• **EXERCISE AIM**: Copy every entry below exactly as it appears, leaving out the images.

----------------------------------------

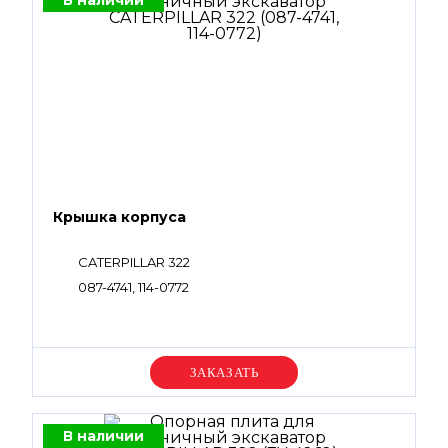
В наличии
Крышка корпуса
CATERPILLAR 322
087-4741, 114-0772
Уточняйте цену
В наличии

----------------------------------------

• **OUTPUT OF THE TASK**:
В наличии
Крышка корпуса
CATERPILLAR 322
087-4741, 114-0772
Уточняйте цену
В наличии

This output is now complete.